Stop app.service unit

systemctl stop app.service 

Observe logs

-- Logs begin at Fri 2019-08-23 16:58:11 UTC. -- Aug 23 17:26:42 srv0 systemd[1]: Started app.service. Aug 23 17:26:42 srv0 app[12745]: Spawning container Fedora-Cloud-Base-30-1.2.x86_64 on /var/lib/machines/Fedora-Cloud-Base-30-1.2.x86_64.raw.
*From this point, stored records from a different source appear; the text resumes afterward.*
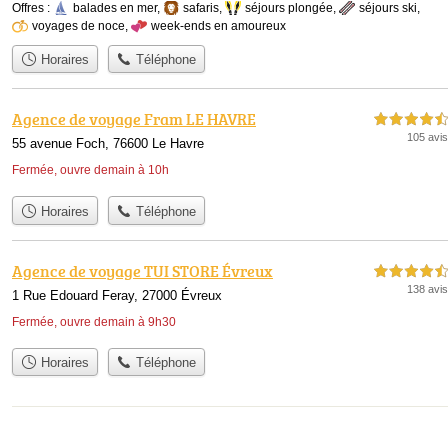
Offres :
balades en mer
,
safaris
,
séjours plongée
,
séjours ski
,
voyages de noce
,
week-ends en amoureux
Horaires
Téléphone
Agence de voyage Fram LE HAVRE
4,5 étoiles sur 5
105 avis
55 avenue Foch, 76600 Le Havre
Fermée, ouvre demain à 10h
Horaires
Téléphone
Agence de voyage TUI STORE Évreux
4,5 étoiles sur 5
138 avis
1 Rue Edouard Feray, 27000 Évreux
Fermée, ouvre demain à 9h30
Horaires
Téléphone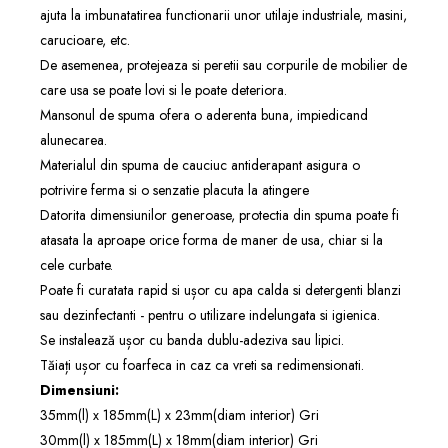
ajuta la imbunatatirea functionarii unor utilaje industriale, masini,
carucioare, etc.
De asemenea, protejeaza si peretii sau corpurile de mobilier de
care usa se poate lovi si le poate deteriora.
Mansonul de spuma ofera o aderenta buna, impiedicand
alunecarea.
Materialul din spuma de cauciuc antiderapant asigura o
potrivire ferma si o senzatie placuta la atingere
Datorita dimensiunilor generoase, protectia din spuma poate fi
atasata la aproape orice forma de maner de usa, chiar si la
cele curbate.
Poate fi curatata rapid si ușor cu apa calda si detergenti blanzi
sau dezinfectanti - pentru o utilizare indelungata si igienica.
Se instalează ușor cu banda dublu-adeziva sau lipici.
Tăiați ușor cu foarfeca in caz ca vreti sa redimensionati.
Dimensiuni:
35mm(l) x 185mm(L) x 23mm(diam interior) Gri
30mm(l) x 185mm(L) x 18mm(diam interior) Gri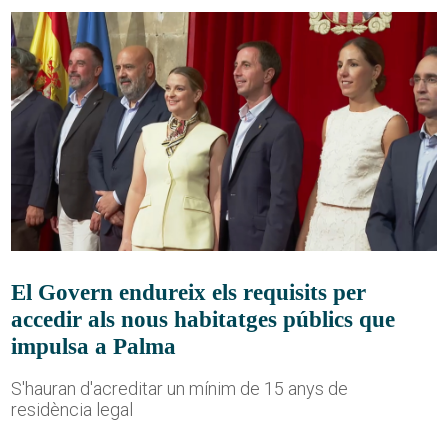
El Govern endureix els requisits per
accedir als nous habitatges públics que
impulsa a Palma
S'hauran d'acreditar un mínim de 15 anys de
residència legal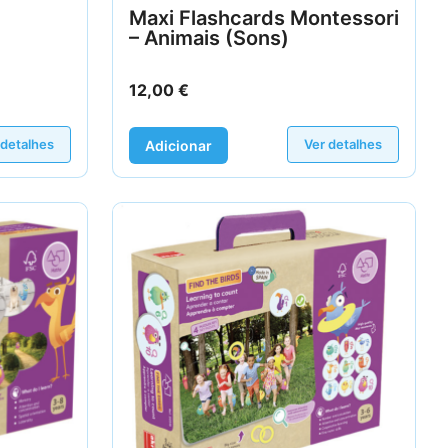
Maxi Flashcards Montessori
– Animais (Sons)
12,00
€
 detalhes
Ver detalhes
Adicionar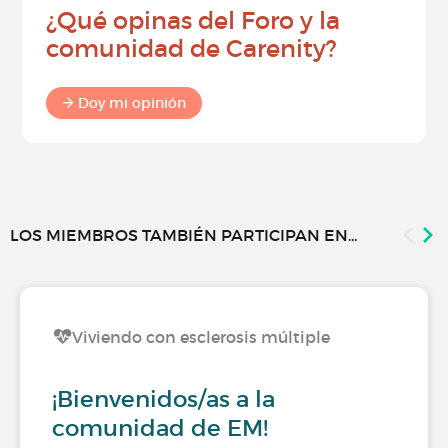
¿Qué opinas del Foro y la
comunidad de Carenity?
Doy mi opinión
LOS MIEMBROS TAMBIÉN PARTICIPAN EN...
Viviendo con esclerosis múltiple
¡Bienvenidos/as a la
comunidad de EM!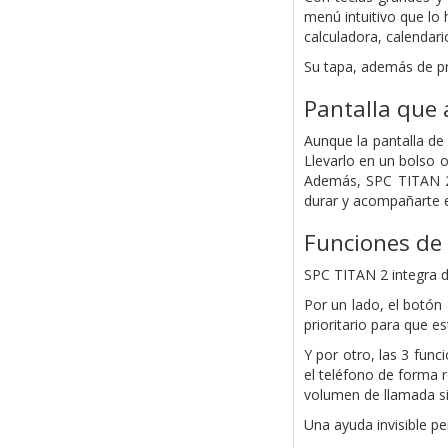
menú intuitivo que lo 
calculadora, calendari
Su tapa, además de pro
Pantalla que 
Aunque la pantalla de 
Llevarlo en un bolso 
Además, SPC TITAN 2 e
durar y acompañarte e
Funciones de 
SPC TITAN 2 integra do
Por un lado, el botón
prioritario para que e
Y por otro, las 3 fun
el teléfono de forma r
volumen de llamada si
Una ayuda invisible p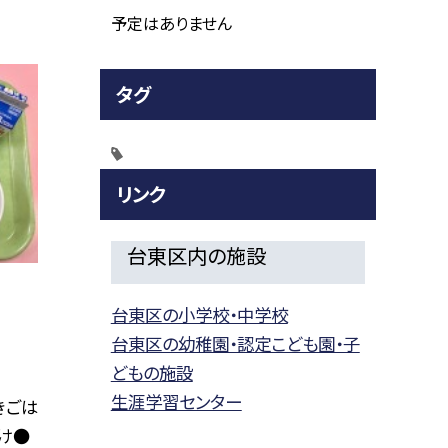
予定はありません
タグ
リンク
台東区内の施設
台東区の小学校・中学校
台東区の幼稚園・認定こども園・子
どもの施設
生涯学習センター
きごは
け●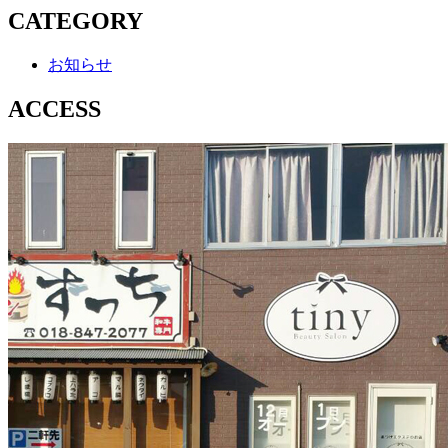
CATEGORY
お知らせ
ACCESS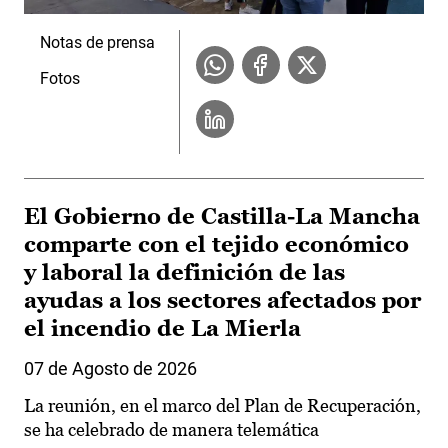
Notas de prensa
Fotos
El Gobierno de Castilla-La Mancha
comparte con el tejido económico
y laboral la definición de las
ayudas a los sectores afectados por
el incendio de La Mierla
07 de Agosto de 2026
La reunión, en el marco del Plan de Recuperación,
se ha celebrado de manera telemática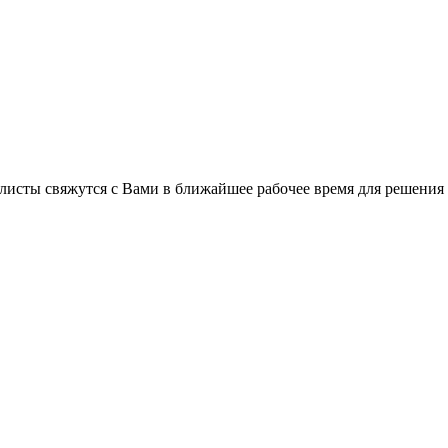
листы свяжутся с Вами в ближайшее рабочее время для решения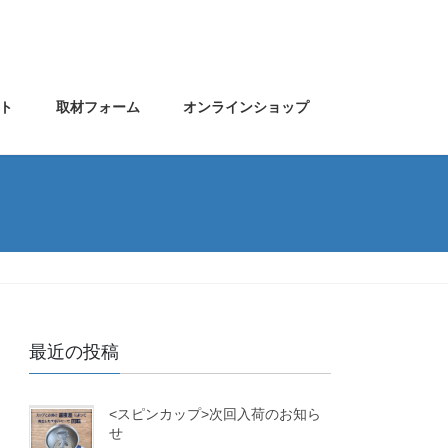
ト
取材フォーム
オンラインショップ
最近の投稿
<スピンカップ>次回入荷のお知ら
せ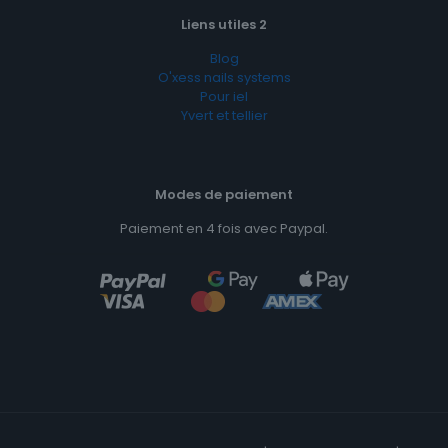
Liens utiles 2
Blog
O'xess nails systems
Pour iel
Yvert et tellier
Modes de paiement
Paiement en 4 fois avec Paypal.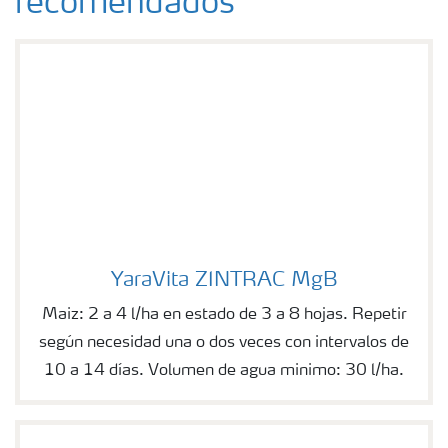
recomendados
YaraVita ZINTRAC MgB
YaraVita ZINTRAC MgB
Maiz: 2 a 4 l/ha en estado de 3 a 8 hojas. Repetir
según necesidad una o dos veces con intervalos de
10 a 14 días. Volumen de agua minimo: 30 l/ha.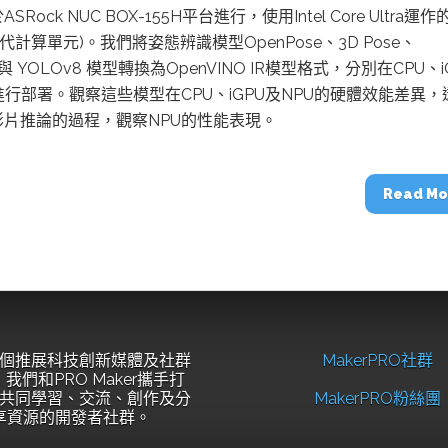
Rock NUC BOX-155H平台進行，使用Intel Core Ultra運作
一代計算單元)。我們將姿態辨識模型OpenPose、3D Pose、
t 與 YOLOv8 模型轉換為OpenVINO IR模型格式，分別在CPU、i
進行部署。觀察這些模型在CPU、iGPU及NPU的硬體效能差異，
影片推論的過程，觀察NPU的性能表現。
Read Mo
個推展科技創新媒體及社群
MakerPRO社群
我們和PRO Maker攜手打
共同學習、交流、創作及分
MakerPRO粉絲團
享資源的開發者社群。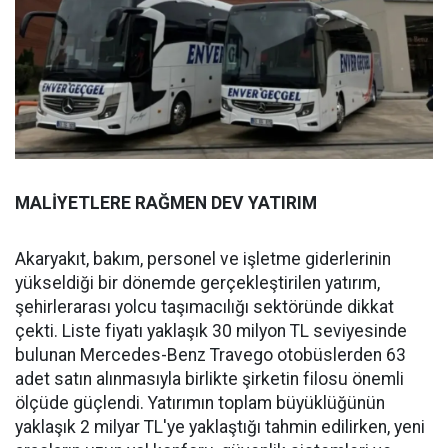
MALİYETLERE RAĞMEN DEV YATIRIM
Akaryakıt, bakım, personel ve işletme giderlerinin
yükseldiği bir dönemde gerçekleştirilen yatırım,
şehirlerarası yolcu taşımacılığı sektöründe dikkat
çekti. Liste fiyatı yaklaşık 30 milyon TL seviyesinde
bulunan Mercedes-Benz Travego otobüslerden 63
adet satın alınmasıyla birlikte şirketin filosu önemli
ölçüde güçlendi. Yatırımın toplam büyüklüğünün
yaklaşık 2 milyar TL'ye yaklaştığı tahmin edilirken, yeni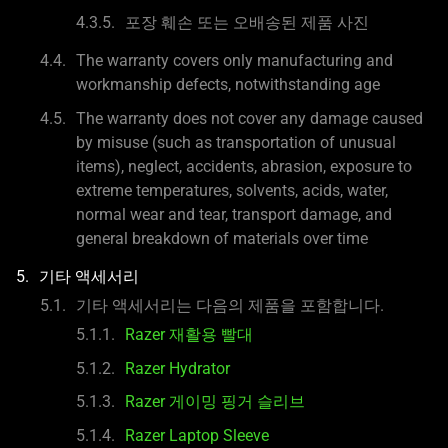
포장 훼손 또는 오배송된 제품 사진
The warranty covers only manufacturing and
workmanship defects, notwithstanding age
The warranty does not cover any damage caused
by misuse (such as transportation of unusual
items), neglect, accidents, abrasion, exposure to
extreme temperatures, solvents, acids, water,
normal wear and tear, transport damage, and
general breakdown of materials over time
기타 액세서리
기타 액세서리는 다음의 제품을 포함합니다.
Razer 재활용 빨대
Razer Hydrator
Razer 게이밍 핑거 슬리브
Razer Laptop Sleeve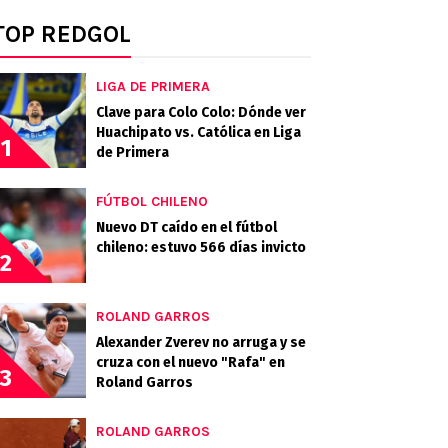
TOP REDGOL
LIGA DE PRIMERA
Clave para Colo Colo: Dónde ver
Huachipato vs. Católica en Liga
1
de Primera
FÚTBOL CHILENO
Nuevo DT caído en el fútbol
chileno: estuvo 566 días invicto
2
ROLAND GARROS
Alexander Zverev no arruga y se
cruza con el nuevo "Rafa" en
3
Roland Garros
ROLAND GARROS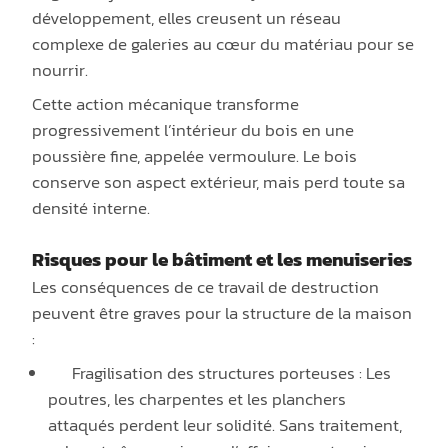
développement, elles creusent un réseau
complexe de galeries au cœur du matériau pour se
nourrir.
Cette action mécanique transforme
progressivement l’intérieur du bois en une
poussière fine, appelée vermoulure. Le bois
conserve son aspect extérieur, mais perd toute sa
densité interne.
Risques pour le bâtiment et les menuiseries
Les conséquences de ce travail de destruction
peuvent être graves pour la structure de la maison
:
Fragilisation des structures porteuses : Les
poutres, les charpentes et les planchers
attaqués perdent leur solidité. Sans traitement,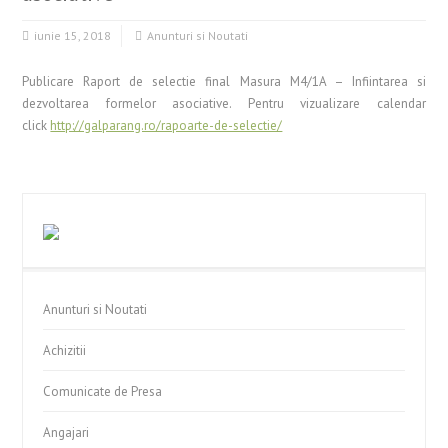
iunie 15, 2018
Anunturi si Noutati
Publicare Raport de selectie final Masura M4/1A – Infiintarea si
dezvoltarea formelor asociative. Pentru vizualizare calendar
click
http://galparang.ro/rapoarte-de-selectie/
Anunturi si Noutati
Achizitii
Comunicate de Presa
Angajari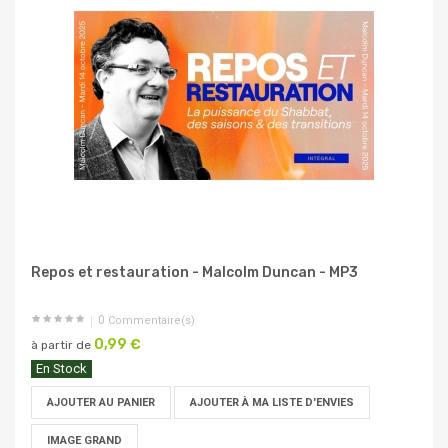
Repos et restauration - Malcolm Duncan - MP3
0
Commentaire(s)
0,99 €
à partir de
En Stock
AJOUTER AU PANIER
AJOUTER À MA LISTE D'ENVIES
IMAGE GRAND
Aug 23 17:26:42 srv0 app[12745]: Press ^] three times within 1s to kill container. Aug 23 17:26:42 srv0 app[12745]: Failed to create directory /tmp/nspawn-root-afZQoJ/sys/fs/selinux: Read-only file system Aug 23 17:26:42 srv0 app[12745]: Failed to create directory /tmp/nspawn-root-afZQoJ/sys/fs/selinux: Read-only file system Aug 23 17:26:42 srv0 app[12745]: pid 1 Aug 23 17:26:54 srv0 systemd[1]: Stopping app.service... Aug 23 17:26:54 srv0 app[12745]: Container Fedora-Cloud-Base-30-1.2.x86_64 terminated by signal KILL. Aug 23 17:26:54 srv0 systemd[1]: app.service: Main process exited, code=exited, status=1/FAILURE Aug 23 17:26:54 srv0 systemd[1]: Stopped app.service. Aug 23 17:26:54 srv0 systemd[1]: app.service: Unit entered failed state. Aug 23 17:26:54 srv0 systemd[1]: app.service: Failed with result 'exit-code'. Aug 23 17:26:54 srv0 systemd[1]: Stopped app.service. 

systemd-nspawn is using SIGKILL instead of SIGTERM.

See the line Aug 23 17:26:54 srv0 app[12745]: Container Fedora-Cloud-Base-30-1.2.x86_64 terminated by signal KILL. I don't want to SIGKILL app.py, I want to SIGTERM it.

app.service attempt 2

Read a github issue

https://github.com/systemd/systemd/issues/7105#issuecomment-467491778

Use the -a/--as-pid2 switch

[Service] ExecStart=/usr/bin/systemd-nspawn --keep-unit --as-pid2 -M Fedora-Cloud-Base-30-1.2.x86_64 python3 -u /root/app.py SyslogIdentifier=%N 

daemon-reload, start, stop

Observe logs

Aug 23 17:29:59 srv0 systemd[1]: Started app.service. Aug 23 17:29:59 srv0 app[12841]: Spawning container Fedora-Cloud-Base-30-1.2.x86_64 on /var/lib/machines/Fedora-Cloud-Base-30-1.2.x86_64.raw. Aug 23 17:29:59 srv0 app[12841]: Press ^] three times within 1s to kill container. Aug 23 17:29:59 srv0 app[12841]: Failed to create directory /tmp/nspawn-root-jaGbcx/sys/fs/selinux: Read-only file system Aug 23 17:29:59 srv0 app[12841]: Failed to create directory /tmp/nspawn-root-jaGbcx/sys/fs/selinux: Read-only file system Aug 23 17:29:59 srv0 app[12841]: pid 2 Aug 23 17:30:06 srv0 systemd[1]: Stopping app.service... Aug 23 17:30:06 srv0 app[12841]: Container Fedora-Cloud-Base-30-1.2.x86_64 terminated by signal KILL. Aug 23 17:30:06 srv0 systemd[1]: app.service: Main process exited, code=exited, status=1/FAILURE Aug 23 17:30:06 srv0 systemd[1]: Stopped app.service. Aug 23 17:30:06 srv0 systemd[1]: app.service: Unit entered failed state. Aug 23 17:30:06 srv0 systemd[1]: app.service: Failed with result 'exit-code'. 

app.py is now running as pid 2! But still receiving a SIGKILL signal instead of SIGTERM.

Question

How do I manage a systemd-nspawn container as a systemd unit?